Prospecter est-il devenu has been ?

Comment se faire connaître auprès de ses futurs clients lorsque l’on souhaite démarrer ou étendre son activité ? C’est une question qui touche toutes les entreprises, et plus particulièrement les entreprises de services dans le secteur du B2B, pour lesquelles la qualité de l’expertise proposée n’est pas toujours facile à rendre visible ou à expliquer.
L’objectif ultime est bien entendu d’atteindre une notoriété suffisamment importante pour que les clients viennent à vous d’eux-mêmes. À cette fin, optimiser sa visibilité reste le meilleur moyen : publicité, sponsoring, événements, contenus, visibilité organique ou encore bouche-à-oreille sont autant de leviers qui permettent de faire connaître son activité et de construire progressivement sa réputation.
Mais malgré tous ces efforts, il est encore possible que certains de vos prospects les plus intéressants n’arrivent jamais jusqu’à vous. Ils peuvent ne pas être exposés à vos contenus, ne pas fréquenter les mêmes réseaux que vous ou tout simplement ne pas rechercher activement une solution au moment où vous communiquez.

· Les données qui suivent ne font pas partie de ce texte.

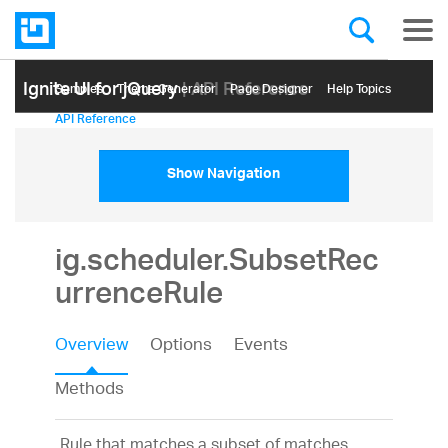
Ignite UI for jQuery
| API Reference
Samples
Themе Generator
Page Designer
Help Topics
API Reference
Show Navigation
ig.scheduler.SubsetRec
urrenceRule
Overview
Options
Events
Methods
Rule that matches a subset of matches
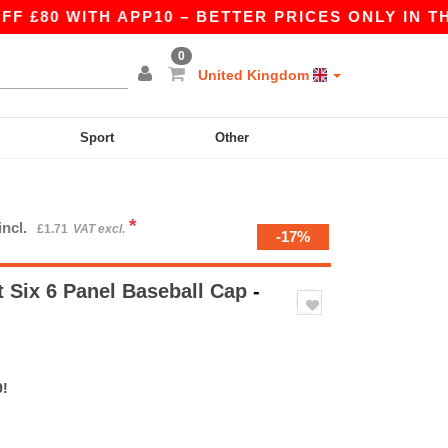
 WITH APP10 – BETTER PRICES ONLY IN THE APP
0
United Kingdom
Sport
Other
*
incl.
£1.71
VAT excl.
-17%
 Six 6 Panel Baseball Cap
-
9!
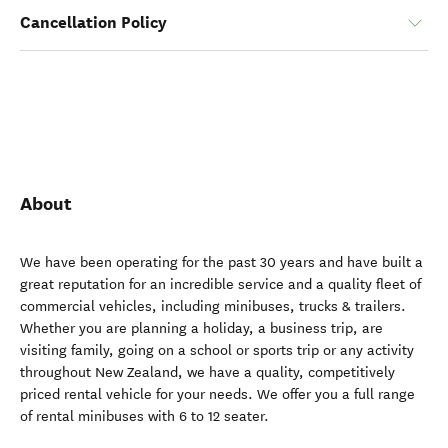
Cancellation Policy
About
We have been operating for the past 30 years and have built a
great reputation for an incredible service and a quality fleet of
commercial vehicles, including minibuses, trucks & trailers.
Whether you are planning a holiday, a business trip, are
visiting family, going on a school or sports trip or any activity
throughout New Zealand, we have a quality, competitively
priced rental vehicle for your needs. We offer you a full range
of rental minibuses with 6 to 12 seater.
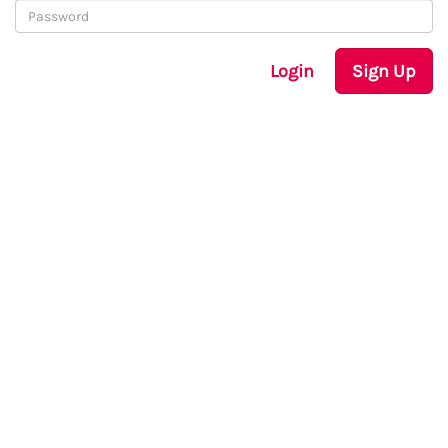
Login
Sign Up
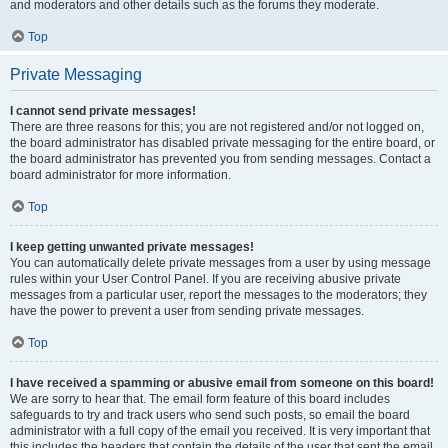
and moderators and other details such as the forums they moderate.
Top
Private Messaging
I cannot send private messages!
There are three reasons for this; you are not registered and/or not logged on,
the board administrator has disabled private messaging for the entire board, or
the board administrator has prevented you from sending messages. Contact a
board administrator for more information.
Top
I keep getting unwanted private messages!
You can automatically delete private messages from a user by using message
rules within your User Control Panel. If you are receiving abusive private
messages from a particular user, report the messages to the moderators; they
have the power to prevent a user from sending private messages.
Top
I have received a spamming or abusive email from someone on this board!
We are sorry to hear that. The email form feature of this board includes
safeguards to try and track users who send such posts, so email the board
administrator with a full copy of the email you received. It is very important that
this includes the headers that contain the details of the user that sent the email.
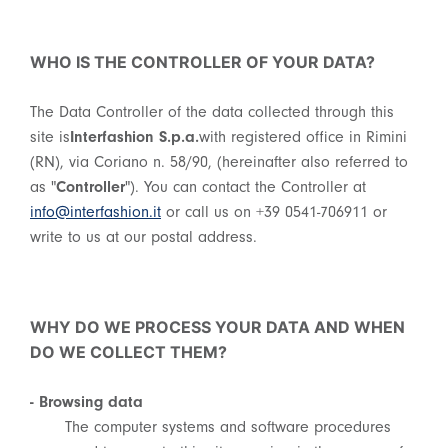
WHO IS THE CONTROLLER OF YOUR DATA?
The Data Controller of the data collected through this
site is
Interfashion S.p.a.
with registered office in Rimini
(RN), via Coriano n. 58/90, (hereinafter also referred to
as "
Controller
"). You can contact the Controller at
info@interfashion.it
or call us on +39 0541-706911 or
write to us at our postal address.
WHY DO WE PROCESS YOUR DATA AND WHEN
DO WE COLLECT THEM?
- Browsing data
The computer systems and software procedures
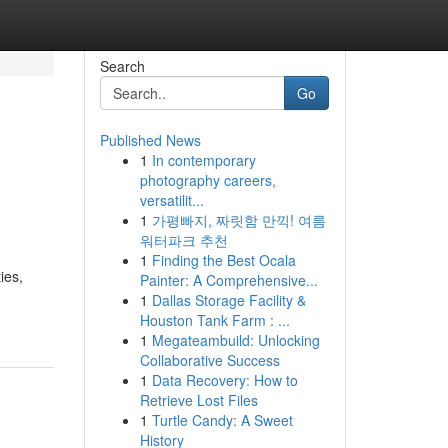
Search
Go
Published News
1
In contemporary
photography careers,
versatilit...
1
가평빠지, 짜릿함 만끽! 여름
워터파크 추천
1
Finding the Best Ocala
ies,
Painter: A Comprehensive...
1
Dallas Storage Facility &
Houston Tank Farm : ...
1
Megateambuild: Unlocking
Collaborative Success
1
Data Recovery: How to
Retrieve Lost Files
1
Turtle Candy: A Sweet
History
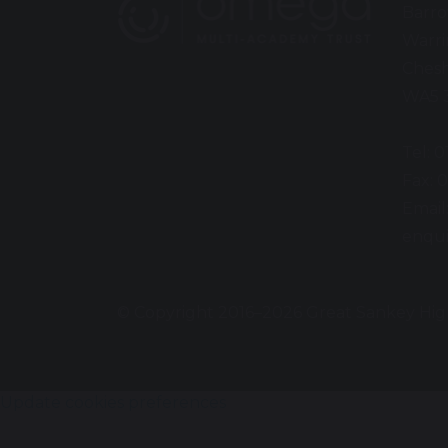
Barro
Warr
Chesh
WA5 
Tel: 
Fax: 
Email
enqui
© Copyright 2016–2026 Great Sankey Hig
Update cookies preferences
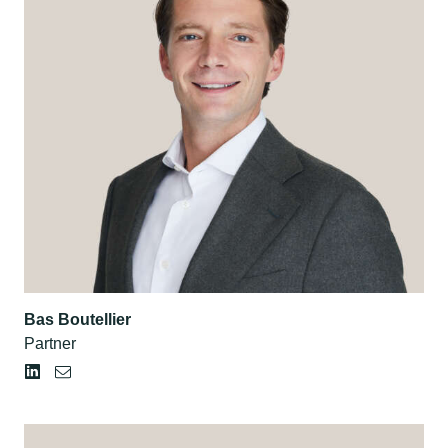
Bas Boutellier
Partner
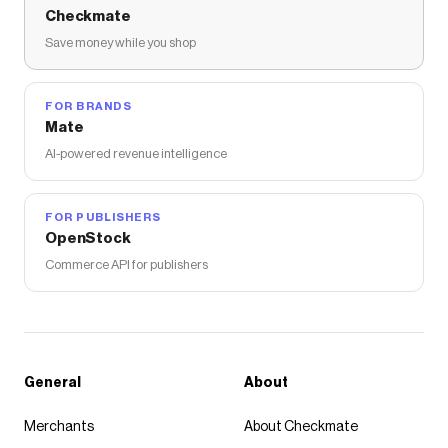
Checkmate
Save money while you shop
FOR BRANDS
Mate
AI-powered revenue intelligence
FOR PUBLISHERS
OpenStock
Commerce API for publishers
General
About
Merchants
About Checkmate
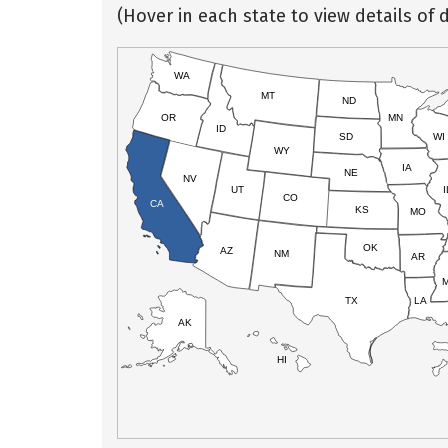
(Hover in each state to view details of d
WA
MT
ND
OR
MN
ID
SD
WI
WY
IA
NE
NV
UT
I
CO
CA
KS
MO
OK
AZ
NM
AR
TX
LA
AK
HI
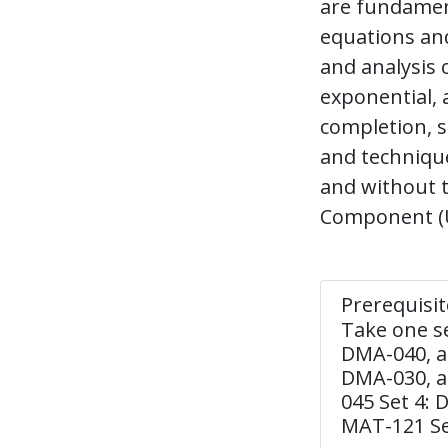
are fundament
equations and
and analysis o
exponential, 
completion, s
and technique
and without t
Component (U
Prerequisit
Take one s
DMA-040, a
DMA-030, a
045 Set 4:
MAT-121 Se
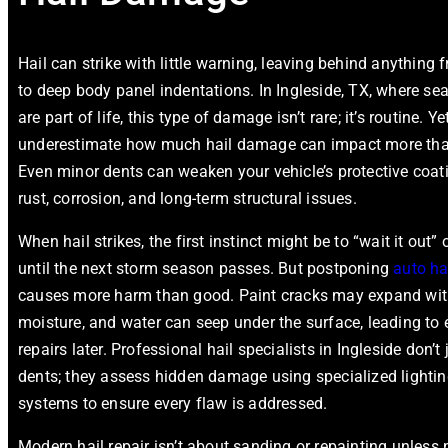
Hail can strike with little warning, leaving behind anything
to deep body panel indentations. In Ingleside, TX, where s
are part of life, this type of damage isn’t rare; it’s routine. 
underestimate how much hail damage can impact more th
Even minor dents can weaken your vehicle’s protective coati
rust, corrosion, and long-term structural issues.
When hail strikes, the first instinct might be to “wait it out” 
until the next storm season passes. But postponing
auto hai
causes more harm than good. Paint cracks may expand wit
moisture, and water can seep under the surface, leading to
repairs later. Professional hail specialists in Ingleside don’
dents; they assess hidden damage using specialized lighti
systems to ensure every flaw is addressed.
Modern hail repair isn’t about sanding or repainting unless 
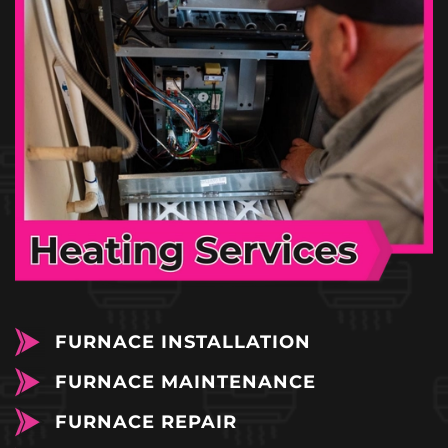
FURNACE INSTALLATION
FURNACE MAINTENANCE
FURNACE REPAIR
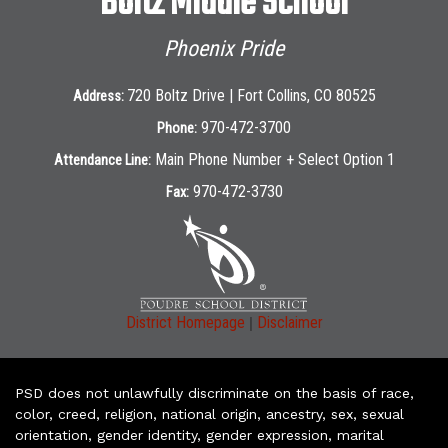
Boltz Middle School
Phoenix Pride
720 Boltz Drive | Fort Collins, CO 80525
Address:
970-472-3700
Phone:
Main Phone Number + Select Option 1
Attendance Line:
970-472-3730
Fax:
|
District Homepage
Disclaimer
PSD does not unlawfully discriminate on the basis of race,
color, creed, religion, national origin, ancestry, sex, sexual
orientation, gender identity, gender expression, marital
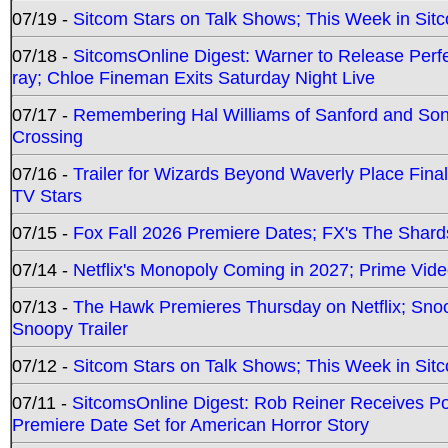
07/19 -
Sitcom Stars on Talk Shows; This Week in Sit
07/18 -
SitcomsOnline Digest: Warner to Release Perfe
ray; Chloe Fineman Exits Saturday Night Live
07/17 -
Remembering Hal Williams of Sanford and So
Crossing
07/16 -
Trailer for Wizards Beyond Waverly Place Final
TV Stars
07/15 -
Fox Fall 2026 Premiere Dates; FX's The Shards
07/14 -
Netflix's Monopoly Coming in 2027; Prime Vide
07/13 -
The Hawk Premieres Thursday on Netflix; Sno
Snoopy Trailer
07/12 -
Sitcom Stars on Talk Shows; This Week in Sit
07/11 -
SitcomsOnline Digest: Rob Reiner Receives 
Premiere Date Set for American Horror Story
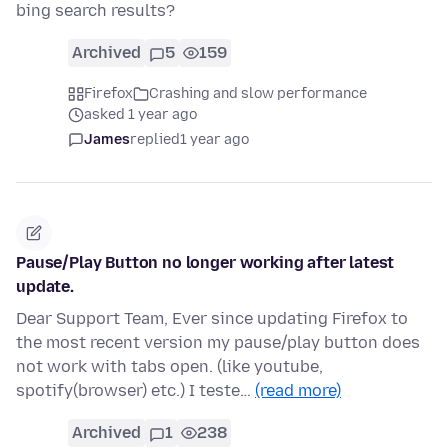
bing search results?
Archived
5
159
Firefox
Crashing and slow performance
asked 1 year ago
James
replied
1 year ago
Pause/Play Button no longer working after latest
update.
Dear Support Team, Ever since updating Firefox to
the most recent version my pause/play button does
not work with tabs open. (like youtube,
spotify(browser) etc.) I teste…
(read more)
Archived
1
238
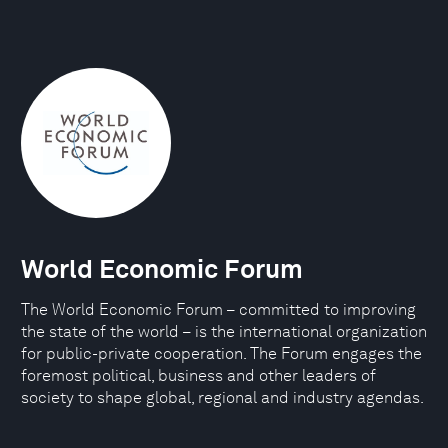
World Economic Forum
The World Economic Forum – committed to improving
the state of the world – is the international organization
for public-private cooperation. The Forum engages the
foremost political, business and other leaders of
society to shape global, regional and industry agendas.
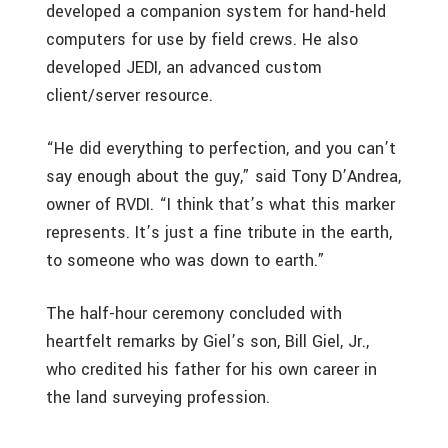
developed a companion system for hand-held
computers for use by field crews. He also
developed JEDI, an advanced custom
client/server resource.
“He did everything to perfection, and you can’t
say enough about the guy,” said Tony D’Andrea,
owner of RVDI. “I think that’s what this marker
represents. It’s just a fine tribute in the earth,
to someone who was down to earth.”
The half-hour ceremony concluded with
heartfelt remarks by Giel’s son, Bill Giel, Jr.,
who credited his father for his own career in
the land surveying profession.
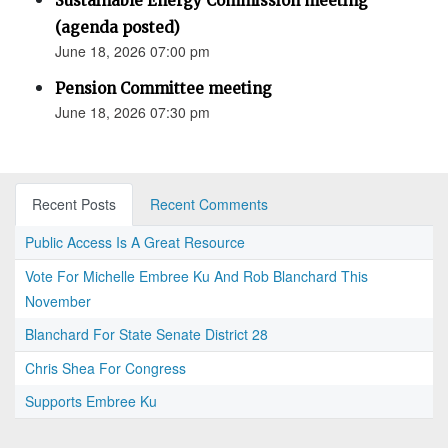
Sustainable Energy Commission meeting
(agenda posted)
June 18, 2026 07:00 pm
Pension Committee meeting
June 18, 2026 07:30 pm
Recent Posts
Recent Comments
Public Access Is A Great Resource
Vote For Michelle Embree Ku And Rob Blanchard This
November
Blanchard For State Senate District 28
Chris Shea For Congress
Supports Embree Ku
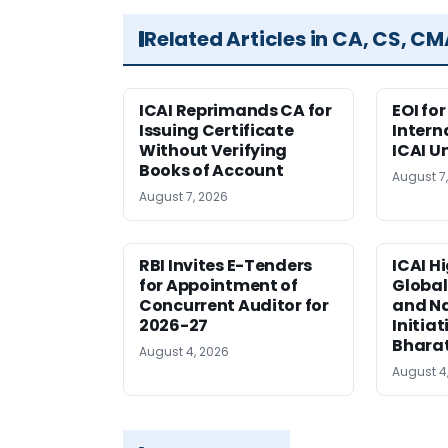
Related Articles in CA, CS, C
ICAI Reprimands CA for
EOI fo
Issuing Certificate
Intern
Without Verifying
ICAI U
Books of Account
August 7
August 7, 2026
RBI Invites E-Tenders
ICAI H
for Appointment of
Global
Concurrent Auditor for
and Na
2026-27
Initiat
Bhara
August 4, 2026
August 4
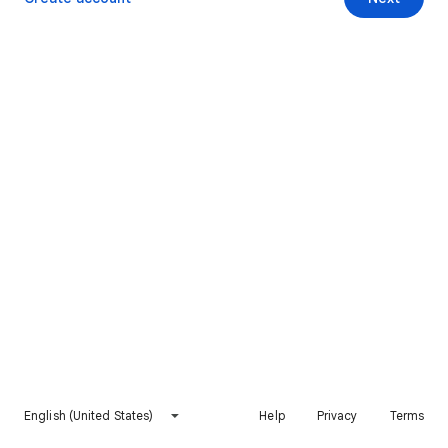
English (United States)
Help
Privacy
Terms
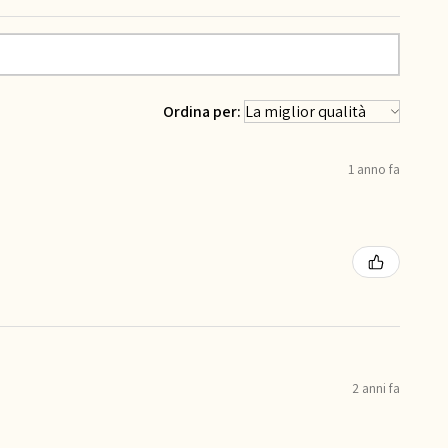
Ordina per:
1 anno fa
2 anni fa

C’est là qu’entre en jeu la prospection.
Prospecter consiste à amener directement l’information à quelqu’un qui pourrait en bénéficier : l’informer sur votre activité, sur les services que vous proposez et surtout sur ce que vous pourriez apporter de bénéfique à son entreprise.
Tout comme pour la visibilité, si l’opportunité n’est pas présente au moment du contact, l’enjeu est de rester « top of mind » chez le prospect afin qu’il puisse se tourner vers vous lorsque le besoin apparaîtra. Une prospection efficace ne vise donc pas nécessairement une vente immédiate. Elle peut simplement permettre de créer un premier point de contact, d’installer une idée ou de faire comprendre à une entreprise qu’une solution pertinente existe.
Prospecter : une tâche ingrate ?
« Heureusement que j’ai un commercial pour faire le boulot, car je ne pourrais pas le faire moi-même. »
Il n’est pas rare d’entendre cette phrase au sujet de la prospection commerciale dans le milieu professionnel. De nombreuses personnes qui proposent pourtant des services ou des produits qualitatifs placent la prospection tout en bas de la liste des tâches qu’elles apprécient. Elles peuvent avoir peur de déranger, de paraître trop insistantes ou de donner l’impression qu’elles cherchent désespérément des clients.
Le principal challenge de la prospection réside effectivement dans la disruption. Prospecter, c’est venir, à un moment ou à un autre, interrompre son prospect dans son quotidien. L’image traditionnelle du commercial qui fait du porte-à-porte en est sans doute la meilleure illustration : être interrompu chez soi par un inconnu venu parler d’un service ou d’un produit n’est pas forcément agréable et cette pratique est aujourd’hui de plus en plus mal perçue.
Pourtant, plus le message peut être délivré directement, plus les chances de créer une véritable interaction avec le prospect sont importantes. Toute la difficulté consiste donc à trouver le juste équilibre entre une approche suffisamment directe pour être remarquée et une approche suffisamment respectueuse pour ne pas provoquer un rejet immédiat.
De nos jours, la prospection « frontale » est davantage mal vue et les réglementations se sont durcies afin de mieux protéger la tranquillité et les données des personnes sollicitées, particulièrement dans un contexte B2C. En Belgique, les entreprises qui pratiquent le démarchage téléphonique doivent notamment consulter la liste « Ne m’appelez plus » avant leurs campagnes et exclure les numéros qui y sont inscrits. Le RGPD prévoit également un droit d’opposition spécifique en matière de marketing direct : une personne peut demander à tout moment et sans avoir à se justifier que ses données ne soient plus utilisées à cette fin.
La prospection s’est donc progressivement adoucie et les approches moins invasives, comme les emails ou les messages écrits, ont en partie remplacé les visites physiques et les appels téléphoniques. Mais changer de canal ne suffit pas à rendre une prospection plus acceptable. Un email générique envoyé à des centaines de personnes peut être tout aussi intrusif qu’un appel, surtout lorsqu’il ne démontre aucune connaissance de la personne ou de l’entreprise contactée.
La prospection : une nécessité ?
Ce n’est pas parce que l’on est UTILE que les clients vont courir à nous.
Ce sont d’ailleurs souvent les personnes qui créent leur entreprise avec l’ambition d’être utiles qui éprouvent le plus de difficultés à prospecter. Elles sont convaincues de la valeur de ce qu’elles proposent, mais se sentent mal à l’aise lorsqu’il faut en parler directement, mettre leur expertise en avant ou convaincre quelqu’un de leur accorder du temps.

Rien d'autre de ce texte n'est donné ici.